Un matin du mois d’Eloul, au point du jour, le saint Rabbi Lévi Yits’hak de Berditchev faisait comme d’habitude ses prières. Mais peu de temps après, ses disciples furent surpris de constater qu’il les avait achevées plus vite que de coutume. Avant qu’ils n’aient pu donner libre cours à leur étonnement, le maître appela quelques-uns d’entre eux, les informa qu’il devait se rendre sur-le-champ à un certain village, et qu’il les emmenait avec lui.
En ce temps-là, il n’y avait ni avions, ni autos, et pas même de trains. Aussi, le saint homme les demanda-t-il d’aller chercher une voiture à cheval. Quand elle fut là, le Rabbi et son petit groupe y prirent place. Le cocher fouetta ses chevaux, et la voiture partit. La route sur laquelle s’engagea le conducteur sur les indications du Rabbi n’était pas connue des disciples, ce qui les intrigua fort. Ils s’abstinrent, toutefois, de poser des questions à leur maître.
La voiture roula ainsi quelques heures jusqu’à ce qu’elle eut atteint une épaisse forêt. Le Rabbi demanda alors au cocher de dételer les chevaux, de leur donner à manger et de les laisser se reposer. Ceci dit, il s’enfonça dans la forêt d’où montèrent bientôt des sons très mélodieux. C’était le saint Rabbi qui chantait. Guidés par sa voix douce et si prenante, les disciples s’approchèrent. Leur maître récitait les Tehilim (Psaumes). Soucieux de ne pas troubler sa solitude, ils demeurèrent à distance.

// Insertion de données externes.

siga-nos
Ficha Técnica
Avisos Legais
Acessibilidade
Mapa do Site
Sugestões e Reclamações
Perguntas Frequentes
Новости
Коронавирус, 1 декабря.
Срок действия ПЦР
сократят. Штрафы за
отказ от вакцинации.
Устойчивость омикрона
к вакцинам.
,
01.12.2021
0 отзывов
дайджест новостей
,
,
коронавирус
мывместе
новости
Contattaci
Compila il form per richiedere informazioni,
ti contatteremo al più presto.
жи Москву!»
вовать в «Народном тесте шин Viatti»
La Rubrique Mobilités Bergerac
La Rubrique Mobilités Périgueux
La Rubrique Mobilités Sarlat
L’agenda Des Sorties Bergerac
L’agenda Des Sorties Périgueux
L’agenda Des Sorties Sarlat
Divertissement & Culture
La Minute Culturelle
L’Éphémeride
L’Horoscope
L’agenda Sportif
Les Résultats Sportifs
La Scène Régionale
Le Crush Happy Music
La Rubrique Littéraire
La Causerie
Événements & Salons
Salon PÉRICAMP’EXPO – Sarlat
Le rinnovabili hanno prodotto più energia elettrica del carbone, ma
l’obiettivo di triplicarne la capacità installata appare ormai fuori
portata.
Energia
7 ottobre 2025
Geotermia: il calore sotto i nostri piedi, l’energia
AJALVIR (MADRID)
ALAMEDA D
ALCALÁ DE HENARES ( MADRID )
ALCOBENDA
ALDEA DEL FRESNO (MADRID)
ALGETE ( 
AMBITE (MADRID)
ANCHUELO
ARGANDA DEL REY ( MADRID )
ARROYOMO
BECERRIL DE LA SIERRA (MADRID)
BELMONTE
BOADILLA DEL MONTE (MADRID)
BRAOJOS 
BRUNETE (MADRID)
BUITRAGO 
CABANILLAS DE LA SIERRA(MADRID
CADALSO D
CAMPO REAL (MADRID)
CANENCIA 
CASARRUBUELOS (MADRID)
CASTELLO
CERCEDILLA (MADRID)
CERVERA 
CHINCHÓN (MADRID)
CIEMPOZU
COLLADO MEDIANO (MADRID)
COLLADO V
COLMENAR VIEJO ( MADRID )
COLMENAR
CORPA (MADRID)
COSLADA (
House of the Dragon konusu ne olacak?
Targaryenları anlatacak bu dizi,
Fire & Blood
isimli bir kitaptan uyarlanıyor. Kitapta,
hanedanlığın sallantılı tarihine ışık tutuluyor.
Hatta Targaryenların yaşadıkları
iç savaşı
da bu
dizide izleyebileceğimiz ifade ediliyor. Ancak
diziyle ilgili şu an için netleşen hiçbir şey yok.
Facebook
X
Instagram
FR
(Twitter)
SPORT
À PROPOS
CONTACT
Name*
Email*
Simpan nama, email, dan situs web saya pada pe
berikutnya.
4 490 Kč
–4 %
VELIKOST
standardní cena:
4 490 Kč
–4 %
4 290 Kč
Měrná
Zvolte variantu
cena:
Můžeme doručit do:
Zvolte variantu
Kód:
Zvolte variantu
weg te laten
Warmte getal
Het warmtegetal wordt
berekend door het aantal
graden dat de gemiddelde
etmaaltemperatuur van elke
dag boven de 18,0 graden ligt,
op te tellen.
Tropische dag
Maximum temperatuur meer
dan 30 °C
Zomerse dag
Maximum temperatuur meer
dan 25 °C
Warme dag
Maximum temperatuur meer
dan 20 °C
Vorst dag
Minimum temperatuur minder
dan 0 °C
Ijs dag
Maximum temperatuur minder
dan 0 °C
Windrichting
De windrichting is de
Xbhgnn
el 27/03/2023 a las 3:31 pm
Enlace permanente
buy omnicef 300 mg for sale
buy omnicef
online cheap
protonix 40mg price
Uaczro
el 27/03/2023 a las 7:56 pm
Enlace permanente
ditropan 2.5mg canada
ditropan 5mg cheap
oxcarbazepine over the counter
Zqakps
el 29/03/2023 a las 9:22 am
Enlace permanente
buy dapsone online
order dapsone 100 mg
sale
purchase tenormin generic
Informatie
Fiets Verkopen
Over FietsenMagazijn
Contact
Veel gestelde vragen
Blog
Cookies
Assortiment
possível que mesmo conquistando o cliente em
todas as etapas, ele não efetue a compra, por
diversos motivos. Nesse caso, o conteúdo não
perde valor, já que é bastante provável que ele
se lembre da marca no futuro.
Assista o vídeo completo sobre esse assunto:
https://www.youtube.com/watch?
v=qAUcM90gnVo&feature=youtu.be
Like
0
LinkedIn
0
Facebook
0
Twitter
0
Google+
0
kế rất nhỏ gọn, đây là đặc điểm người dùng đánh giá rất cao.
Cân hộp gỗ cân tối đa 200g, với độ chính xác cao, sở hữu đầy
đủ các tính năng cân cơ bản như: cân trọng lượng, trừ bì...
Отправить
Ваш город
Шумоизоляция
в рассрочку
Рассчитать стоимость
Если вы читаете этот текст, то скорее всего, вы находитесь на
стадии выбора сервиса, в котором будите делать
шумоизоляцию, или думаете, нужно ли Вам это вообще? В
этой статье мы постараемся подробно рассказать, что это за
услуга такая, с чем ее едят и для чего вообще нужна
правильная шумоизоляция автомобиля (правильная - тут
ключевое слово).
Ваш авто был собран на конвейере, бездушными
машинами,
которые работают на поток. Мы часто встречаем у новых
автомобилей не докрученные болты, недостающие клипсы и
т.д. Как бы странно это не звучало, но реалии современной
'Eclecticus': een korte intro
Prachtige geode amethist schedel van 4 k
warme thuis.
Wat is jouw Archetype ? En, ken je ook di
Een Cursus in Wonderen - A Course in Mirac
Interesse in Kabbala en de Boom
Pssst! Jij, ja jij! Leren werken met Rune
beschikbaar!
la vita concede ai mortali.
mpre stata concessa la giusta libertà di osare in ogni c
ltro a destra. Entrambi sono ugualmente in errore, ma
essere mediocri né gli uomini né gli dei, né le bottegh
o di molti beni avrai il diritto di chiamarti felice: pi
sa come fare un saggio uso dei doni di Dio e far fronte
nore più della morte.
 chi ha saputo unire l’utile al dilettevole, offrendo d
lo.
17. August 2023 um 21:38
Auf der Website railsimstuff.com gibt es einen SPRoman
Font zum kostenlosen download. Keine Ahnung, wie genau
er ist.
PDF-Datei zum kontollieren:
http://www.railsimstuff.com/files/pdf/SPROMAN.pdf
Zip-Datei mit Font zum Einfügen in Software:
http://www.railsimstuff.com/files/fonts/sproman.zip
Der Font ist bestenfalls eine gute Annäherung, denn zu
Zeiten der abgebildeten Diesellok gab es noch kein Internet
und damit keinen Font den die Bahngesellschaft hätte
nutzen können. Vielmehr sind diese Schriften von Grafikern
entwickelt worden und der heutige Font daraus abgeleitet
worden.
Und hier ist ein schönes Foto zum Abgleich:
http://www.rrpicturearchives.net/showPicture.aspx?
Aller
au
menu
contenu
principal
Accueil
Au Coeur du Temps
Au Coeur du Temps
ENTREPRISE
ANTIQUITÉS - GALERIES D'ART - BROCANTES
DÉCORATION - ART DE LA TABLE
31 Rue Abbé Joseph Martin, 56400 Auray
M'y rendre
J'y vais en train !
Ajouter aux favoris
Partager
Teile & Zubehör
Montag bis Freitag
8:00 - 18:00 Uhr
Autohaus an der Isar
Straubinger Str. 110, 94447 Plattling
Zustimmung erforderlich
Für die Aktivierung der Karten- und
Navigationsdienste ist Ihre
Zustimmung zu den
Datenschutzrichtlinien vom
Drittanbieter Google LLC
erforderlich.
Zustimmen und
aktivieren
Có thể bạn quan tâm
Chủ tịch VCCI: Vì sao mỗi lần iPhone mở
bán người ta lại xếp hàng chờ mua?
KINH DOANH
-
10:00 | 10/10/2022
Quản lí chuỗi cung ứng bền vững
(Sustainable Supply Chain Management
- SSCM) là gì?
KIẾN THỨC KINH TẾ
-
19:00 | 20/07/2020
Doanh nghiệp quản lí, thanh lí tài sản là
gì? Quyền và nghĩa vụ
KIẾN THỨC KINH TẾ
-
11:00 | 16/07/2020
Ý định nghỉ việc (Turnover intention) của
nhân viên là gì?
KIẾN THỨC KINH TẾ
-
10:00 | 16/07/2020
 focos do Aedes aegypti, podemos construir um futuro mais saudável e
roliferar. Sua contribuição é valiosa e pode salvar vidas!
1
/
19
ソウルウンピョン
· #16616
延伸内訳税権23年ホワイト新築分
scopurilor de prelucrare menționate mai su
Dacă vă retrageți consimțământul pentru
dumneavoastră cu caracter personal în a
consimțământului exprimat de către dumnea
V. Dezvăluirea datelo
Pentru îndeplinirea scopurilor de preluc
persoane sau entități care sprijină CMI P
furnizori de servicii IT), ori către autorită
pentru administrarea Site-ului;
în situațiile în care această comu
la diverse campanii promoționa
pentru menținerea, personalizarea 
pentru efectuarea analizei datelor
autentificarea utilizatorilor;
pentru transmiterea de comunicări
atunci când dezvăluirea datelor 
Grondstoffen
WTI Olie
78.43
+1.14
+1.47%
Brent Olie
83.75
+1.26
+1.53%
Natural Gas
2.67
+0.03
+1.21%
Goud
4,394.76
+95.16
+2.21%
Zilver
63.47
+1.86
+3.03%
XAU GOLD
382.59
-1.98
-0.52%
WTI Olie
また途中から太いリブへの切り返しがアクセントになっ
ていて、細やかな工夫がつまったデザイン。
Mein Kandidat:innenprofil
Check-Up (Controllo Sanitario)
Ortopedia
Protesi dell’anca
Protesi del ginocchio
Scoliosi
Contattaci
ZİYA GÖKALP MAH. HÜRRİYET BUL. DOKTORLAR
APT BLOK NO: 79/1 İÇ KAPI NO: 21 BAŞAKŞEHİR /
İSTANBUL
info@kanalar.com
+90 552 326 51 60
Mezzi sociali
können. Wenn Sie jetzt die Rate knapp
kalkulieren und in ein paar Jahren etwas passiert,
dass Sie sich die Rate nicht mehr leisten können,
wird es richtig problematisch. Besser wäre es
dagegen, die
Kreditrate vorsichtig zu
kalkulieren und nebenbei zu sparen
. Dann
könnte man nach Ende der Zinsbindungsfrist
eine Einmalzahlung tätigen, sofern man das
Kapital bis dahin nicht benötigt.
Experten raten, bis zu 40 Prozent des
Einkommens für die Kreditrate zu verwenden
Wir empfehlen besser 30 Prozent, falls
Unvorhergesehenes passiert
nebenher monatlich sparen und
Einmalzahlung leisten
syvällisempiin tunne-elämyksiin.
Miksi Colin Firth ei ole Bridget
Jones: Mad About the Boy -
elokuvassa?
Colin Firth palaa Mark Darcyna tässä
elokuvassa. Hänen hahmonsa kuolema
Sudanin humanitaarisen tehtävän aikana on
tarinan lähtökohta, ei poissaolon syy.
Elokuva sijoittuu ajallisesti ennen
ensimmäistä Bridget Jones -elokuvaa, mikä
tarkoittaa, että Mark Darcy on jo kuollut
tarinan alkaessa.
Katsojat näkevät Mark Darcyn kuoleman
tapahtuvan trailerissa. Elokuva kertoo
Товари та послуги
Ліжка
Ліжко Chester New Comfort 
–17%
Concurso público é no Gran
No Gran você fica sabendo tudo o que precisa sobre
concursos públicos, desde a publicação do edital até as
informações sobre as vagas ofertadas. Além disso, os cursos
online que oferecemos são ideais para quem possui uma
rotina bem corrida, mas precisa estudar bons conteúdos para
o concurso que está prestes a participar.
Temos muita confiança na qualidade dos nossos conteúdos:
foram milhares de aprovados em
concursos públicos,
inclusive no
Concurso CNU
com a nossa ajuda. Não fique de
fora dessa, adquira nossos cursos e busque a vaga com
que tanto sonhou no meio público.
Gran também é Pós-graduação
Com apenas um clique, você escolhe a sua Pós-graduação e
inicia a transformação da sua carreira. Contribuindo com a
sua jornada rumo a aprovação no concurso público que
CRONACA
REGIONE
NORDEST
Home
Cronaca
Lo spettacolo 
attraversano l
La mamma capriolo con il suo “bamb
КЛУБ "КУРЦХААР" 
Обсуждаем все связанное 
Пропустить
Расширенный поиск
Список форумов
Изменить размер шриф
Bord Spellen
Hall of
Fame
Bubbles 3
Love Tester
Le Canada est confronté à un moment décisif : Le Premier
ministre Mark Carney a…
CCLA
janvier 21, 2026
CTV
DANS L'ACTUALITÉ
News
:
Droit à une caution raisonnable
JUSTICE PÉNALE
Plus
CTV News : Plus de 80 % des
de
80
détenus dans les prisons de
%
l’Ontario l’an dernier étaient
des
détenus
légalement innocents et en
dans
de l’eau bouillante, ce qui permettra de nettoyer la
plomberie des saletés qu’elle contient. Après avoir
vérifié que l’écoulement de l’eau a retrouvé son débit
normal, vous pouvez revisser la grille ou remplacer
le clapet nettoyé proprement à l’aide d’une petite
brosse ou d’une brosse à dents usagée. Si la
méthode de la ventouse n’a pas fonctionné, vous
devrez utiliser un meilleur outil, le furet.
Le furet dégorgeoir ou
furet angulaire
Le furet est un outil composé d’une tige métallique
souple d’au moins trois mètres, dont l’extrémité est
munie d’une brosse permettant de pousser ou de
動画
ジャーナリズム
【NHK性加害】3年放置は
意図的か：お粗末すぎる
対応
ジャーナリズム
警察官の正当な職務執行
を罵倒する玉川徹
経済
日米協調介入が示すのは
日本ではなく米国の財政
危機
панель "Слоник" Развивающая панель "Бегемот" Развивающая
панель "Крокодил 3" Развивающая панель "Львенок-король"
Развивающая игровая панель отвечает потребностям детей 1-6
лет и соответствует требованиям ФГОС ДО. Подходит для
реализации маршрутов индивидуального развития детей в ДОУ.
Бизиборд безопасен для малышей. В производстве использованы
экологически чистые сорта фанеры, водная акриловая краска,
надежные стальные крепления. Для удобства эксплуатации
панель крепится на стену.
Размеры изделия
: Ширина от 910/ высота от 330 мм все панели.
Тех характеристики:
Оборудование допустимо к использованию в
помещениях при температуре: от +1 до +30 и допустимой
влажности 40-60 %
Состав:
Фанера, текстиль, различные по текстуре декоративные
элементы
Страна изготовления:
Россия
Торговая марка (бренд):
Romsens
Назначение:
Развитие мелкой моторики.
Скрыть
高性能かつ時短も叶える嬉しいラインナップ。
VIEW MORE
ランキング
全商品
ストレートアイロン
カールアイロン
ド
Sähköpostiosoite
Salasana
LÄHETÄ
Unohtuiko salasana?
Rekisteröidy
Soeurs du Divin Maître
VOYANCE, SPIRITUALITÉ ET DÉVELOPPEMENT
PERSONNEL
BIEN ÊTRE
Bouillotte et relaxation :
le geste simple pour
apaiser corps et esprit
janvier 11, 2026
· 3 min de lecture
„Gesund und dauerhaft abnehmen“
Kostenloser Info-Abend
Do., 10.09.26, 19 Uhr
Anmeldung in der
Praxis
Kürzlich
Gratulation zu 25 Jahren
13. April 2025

L’absence du Rabbi dura environ deux heures. Quand il reparut, il dit au cocher d’atteler à nouveau les chevaux. Et le groupe repartit. « La mission dont le maître est chargé doit être très importante », pensaient les disciples. Un signe non négligeable les avait mis sur cette voie : ce n’était pas un jour de jeûne, pourtant le Rabbi n’avait rien mangé de toute la journée.
À un moment, un tournant de la route découvrit aux voyageurs les toits de quelques maisons. Rabbi Lévi Yits’hak en indiqua une au cocher et lui dit de s’arrêter. Ils y célébreraient l’office de min’hah.
La voiture ne s’était pas encore immobilisée tout à fait quand les voyageurs virent apparaître soudain un homme qui jaillit de la maison, se précipitait sur eux en leur criant de « décamper ». Tout le monde, excepté le Rabbi, était frappé de stupeur.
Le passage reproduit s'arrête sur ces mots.